Transcription task. Write out each entry verbatim and exclude any image.

··········

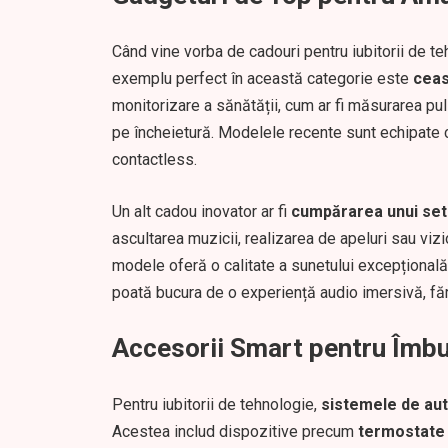
Când vine vorba de cadouri pentru iubitorii de t
exemplu perfect în această categorie este
ceas
monitorizare a sănătății, cum ar fi măsurarea pulsul
pe încheietură. Modelele recente sunt echipate c
contactless.
Un alt cadou inovator ar fi
cumpărarea unui set 
ascultarea muzicii, realizarea de apeluri sau vizi
modele oferă o calitate a sunetului excepțională ș
poată bucura de o experiență audio imersivă, făr
Accesorii Smart pentru Îmbun
Pentru iubitorii de tehnologie,
sistemele de aut
Acestea includ dispozitive precum
termostate 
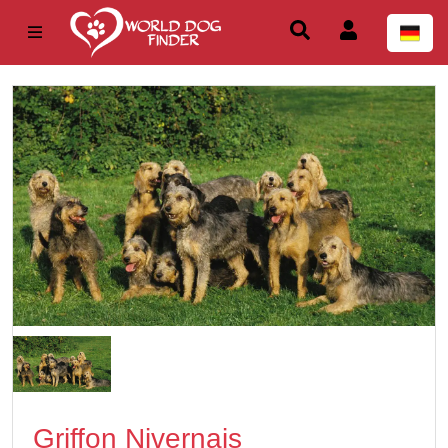
Griffon Nivernais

··········

■ **RESPONSE BOX**:
Când vine vorba de cadouri pentru iubitorii de t
exemplu perfect în această categorie este
ceas
monitorizare a sănătății, cum ar fi măsurarea pulsul
pe încheietură. Modelele recente sunt echipate c
contactless.
Un alt cadou inovator ar fi
cumpărarea unui set 
ascultarea muzicii, realizarea de apeluri sau vizi
modele oferă o calitate a sunetului excepțională ș
poată bucura de o experiență audio imersivă, făr
Accesorii Smart pentru Îmbun
Pentru iubitorii de tehnologie,
sistemele de aut
Acestea includ dispozitive precum
termostate 
Griffon Nivernais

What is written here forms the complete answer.